- **Document layout detection data**

━━━

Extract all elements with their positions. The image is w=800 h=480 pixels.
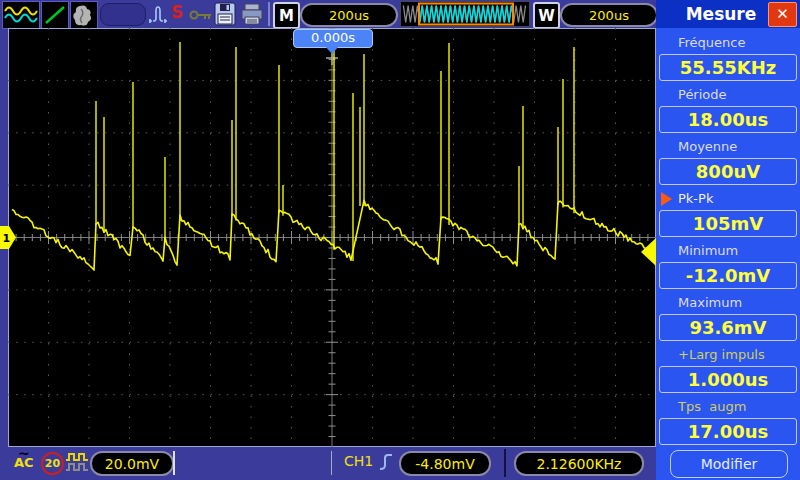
coupling-indicator[interactable]: ~ AC: [14, 449, 34, 467]
attenuation-value: 20: [45, 457, 60, 470]
square-waves-glyph: [65, 451, 89, 473]
bottom-cursor-separator: [173, 451, 175, 475]
ref-waveform-icon[interactable]: [70, 1, 98, 29]
measurement-row: Période18.00us: [656, 82, 800, 134]
lock-key-icon[interactable]: [189, 7, 213, 26]
trigger-position-pointer: [325, 46, 339, 54]
measurement-label: Moyenne: [656, 134, 800, 158]
measurement-value: 55.55KHz: [659, 54, 797, 81]
zoom-preview-waveform: [401, 2, 529, 26]
measurement-value: -12.0mV: [659, 262, 797, 289]
trigger-level-marker[interactable]: [641, 238, 656, 266]
coupling-label: AC: [14, 458, 34, 467]
svg-text:1: 1: [3, 232, 11, 245]
measure-panel-header: Mesure ✕: [656, 0, 800, 28]
measurement-value: 1.000us: [659, 366, 797, 393]
pulse-mode-icon[interactable]: [147, 2, 169, 30]
measurement-row: Pk-Pk105mV: [656, 186, 800, 238]
print-icon[interactable]: [240, 3, 264, 29]
trigger-slope-icon[interactable]: [378, 450, 398, 478]
measurement-value: 93.6mV: [659, 314, 797, 341]
toolbar-separator: [268, 2, 270, 26]
measurement-row: +Larg impuls1.000us: [656, 342, 800, 394]
measurement-value: 17.00us: [659, 418, 797, 445]
single-seq-indicator: S: [171, 2, 183, 22]
zoom-preview[interactable]: [400, 1, 530, 27]
measure-panel: Mesure ✕ Fréquence55.55KHzPériode18.00us…: [656, 0, 800, 480]
oscilloscope-screen: S M 200us W 200us 1 0.000s: [0, 0, 800, 480]
measurement-list: Fréquence55.55KHzPériode18.00usMoyenne80…: [656, 30, 800, 446]
measurement-value: 18.00us: [659, 106, 797, 133]
bottom-separator: [331, 451, 332, 475]
measurement-label: Fréquence: [656, 30, 800, 54]
selected-measurement-arrow-icon: [661, 192, 672, 206]
measurement-label: Pk-Pk: [656, 186, 800, 210]
window-timebase-button[interactable]: W: [533, 2, 560, 29]
window-timebase-value: 200us: [560, 3, 658, 27]
measurement-row: Maximum93.6mV: [656, 290, 800, 342]
channel-waves-icon[interactable]: [2, 1, 40, 29]
empty-slot: [100, 3, 146, 26]
probe-attenuation-badge[interactable]: 20: [41, 452, 64, 475]
measurement-row: Tps augm17.00us: [656, 394, 800, 446]
measurement-label: Tps augm: [656, 394, 800, 418]
math-line-icon[interactable]: [41, 1, 69, 29]
modify-button[interactable]: Modifier: [670, 450, 788, 478]
rising-edge-glyph: [378, 450, 398, 474]
floppy-glyph: [214, 2, 236, 26]
blob-glyph: [72, 3, 96, 27]
measurement-row: Fréquence55.55KHz: [656, 30, 800, 82]
panel-title: Mesure: [656, 4, 768, 24]
trigger-source-label[interactable]: CH1: [344, 453, 373, 469]
measurement-value: 800uV: [659, 158, 797, 185]
waveform-display: 1: [0, 28, 660, 448]
save-icon[interactable]: [214, 2, 236, 30]
measurement-label: Période: [656, 82, 800, 106]
close-button[interactable]: ✕: [768, 2, 797, 27]
bw-limit-icon[interactable]: [65, 451, 89, 477]
main-timebase-value: 200us: [300, 3, 398, 27]
measurement-label: Maximum: [656, 290, 800, 314]
measurement-row: Moyenne800uV: [656, 134, 800, 186]
channel-waves-glyph: [4, 3, 38, 27]
trigger-frequency-value: 2.12600KHz: [514, 451, 644, 476]
line-glyph: [43, 3, 67, 27]
key-glyph: [189, 8, 213, 22]
measurement-label: +Larg impuls: [656, 342, 800, 366]
main-timebase-button[interactable]: M: [273, 2, 300, 29]
trigger-level-value: -4.80mV: [399, 451, 491, 476]
measurement-value: 105mV: [659, 210, 797, 237]
printer-glyph: [240, 3, 264, 25]
close-icon: ✕: [776, 5, 789, 23]
volts-per-div-value: 20.0mV: [90, 451, 174, 476]
pulse-glyph: [147, 2, 169, 26]
measurement-label: Minimum: [656, 238, 800, 262]
measurement-row: Minimum-12.0mV: [656, 238, 800, 290]
bottom-dark-separator: [504, 449, 506, 477]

━━━

- **Exercise aim**
Could the data above be copied out exactly, with no pictures kept?

- **Answer area**
Extract all elements with their positions. The image is w=800 h=480 pixels.
coupling-indicator[interactable]: ~ AC: [14, 449, 34, 467]
attenuation-value: 20: [45, 457, 60, 470]
square-waves-glyph: [65, 451, 89, 473]
bottom-cursor-separator: [173, 451, 175, 475]
ref-waveform-icon[interactable]: [70, 1, 98, 29]
measurement-row: Période18.00us: [656, 82, 800, 134]
lock-key-icon[interactable]: [189, 7, 213, 26]
trigger-position-pointer: [325, 46, 339, 54]
measurement-label: Moyenne: [656, 134, 800, 158]
measurement-value: 55.55KHz: [659, 54, 797, 81]
zoom-preview-waveform: [401, 2, 529, 26]
measurement-value: -12.0mV: [659, 262, 797, 289]
trigger-level-marker[interactable]: [641, 238, 656, 266]
coupling-label: AC: [14, 458, 34, 467]
svg-text:1: 1: [3, 232, 11, 245]
measure-panel-header: Mesure ✕: [656, 0, 800, 28]
measurement-value: 1.000us: [659, 366, 797, 393]
pulse-mode-icon[interactable]: [147, 2, 169, 30]
measurement-row: Pk-Pk105mV: [656, 186, 800, 238]
print-icon[interactable]: [240, 3, 264, 29]
trigger-slope-icon[interactable]: [378, 450, 398, 478]
measurement-value: 93.6mV: [659, 314, 797, 341]
toolbar-separator: [268, 2, 270, 26]
measurement-row: +Larg impuls1.000us: [656, 342, 800, 394]
measurement-value: 17.00us: [659, 418, 797, 445]
single-seq-indicator: S: [171, 2, 183, 22]
zoom-preview[interactable]: [400, 1, 530, 27]
measure-panel: Mesure ✕ Fréquence55.55KHzPériode18.00us…: [656, 0, 800, 480]
oscilloscope-screen: S M 200us W 200us 1 0.000s: [0, 0, 800, 480]
measurement-list: Fréquence55.55KHzPériode18.00usMoyenne80…: [656, 30, 800, 446]
measurement-value: 18.00us: [659, 106, 797, 133]
bottom-separator: [331, 451, 332, 475]
measurement-label: Fréquence: [656, 30, 800, 54]
selected-measurement-arrow-icon: [661, 192, 672, 206]
measurement-label: Pk-Pk: [656, 186, 800, 210]
window-timebase-button[interactable]: W: [533, 2, 560, 29]
window-timebase-value: 200us: [560, 3, 658, 27]
measurement-row: Maximum93.6mV: [656, 290, 800, 342]
channel-waves-icon[interactable]: [2, 1, 40, 29]
empty-slot: [100, 3, 146, 26]
probe-attenuation-badge[interactable]: 20: [41, 452, 64, 475]
measurement-row: Tps augm17.00us: [656, 394, 800, 446]
measurement-label: Tps augm: [656, 394, 800, 418]
math-line-icon[interactable]: [41, 1, 69, 29]
modify-button[interactable]: Modifier: [670, 450, 788, 478]
rising-edge-glyph: [378, 450, 398, 474]
floppy-glyph: [214, 2, 236, 26]
blob-glyph: [72, 3, 96, 27]
measurement-row: Fréquence55.55KHz: [656, 30, 800, 82]
panel-title: Mesure: [656, 4, 768, 24]
trigger-source-label[interactable]: CH1: [344, 453, 373, 469]
measurement-value: 800uV: [659, 158, 797, 185]
waveform-display: 1: [0, 28, 660, 448]
save-icon[interactable]: [214, 2, 236, 30]
measurement-label: Période: [656, 82, 800, 106]
close-button[interactable]: ✕: [768, 2, 797, 27]
bw-limit-icon[interactable]: [65, 451, 89, 477]
main-timebase-value: 200us: [300, 3, 398, 27]
measurement-label: Maximum: [656, 290, 800, 314]
measurement-row: Moyenne800uV: [656, 134, 800, 186]
channel-waves-glyph: [4, 3, 38, 27]
trigger-frequency-value: 2.12600KHz: [514, 451, 644, 476]
line-glyph: [43, 3, 67, 27]
key-glyph: [189, 8, 213, 22]
measurement-label: +Larg impuls: [656, 342, 800, 366]
main-timebase-button[interactable]: M: [273, 2, 300, 29]
trigger-level-value: -4.80mV: [399, 451, 491, 476]
measurement-value: 105mV: [659, 210, 797, 237]
printer-glyph: [240, 3, 264, 25]
close-icon: ✕: [776, 5, 789, 23]
volts-per-div-value: 20.0mV: [90, 451, 174, 476]
pulse-glyph: [147, 2, 169, 26]
measurement-label: Minimum: [656, 238, 800, 262]
measurement-row: Minimum-12.0mV: [656, 238, 800, 290]
bottom-dark-separator: [504, 449, 506, 477]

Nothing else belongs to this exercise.